CONCLUSION: Our nomogram for predicting a positive repeat biopsy can provide probabilities for cancer and may help clinical judgment on whether to do a repeat prostate biopsy.

Keywords: Prostate, Repeat biopsy, Prostate cancer, Nomogram, Prostate-specific antigen

Core tip: Although prostate cancer is found in about 30% of patients at the initial biopsy session, there is a need to identify those with a negative result but who are at high risk.
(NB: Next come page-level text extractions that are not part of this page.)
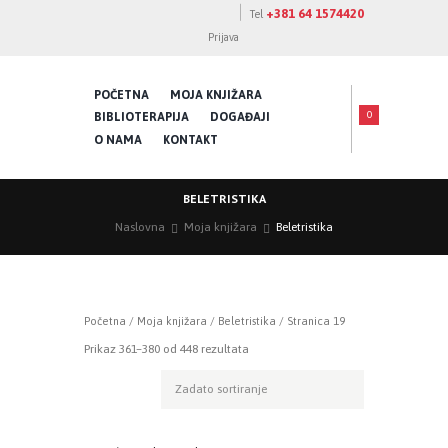
+381 64 1574420
Tel
Prijava
POČETNA
MOJA KNJIŽARA
0
BIBLIOTERAPIJA
DOGAĐAJI
O NAMA
KONTAKT
BELETRISTIKA
Naslovna
Moja knjižara
Beletristika
Početna
/
Moja knjižara
/
Beletristika
/ Stranica 19
Prikaz 361–380 od 448 rezultata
Although individual risk factors have been found to be associated with cancer, patient counseling requires the integration of multiple risk factors to obtain a prediction for the individual. We developed a nomogram that predicts a positive biopsy after a previous negative biopsy session. It provides a wide range of probabilities for cancer and may help clinical judgment of whether to do a repeat prostate biopsy.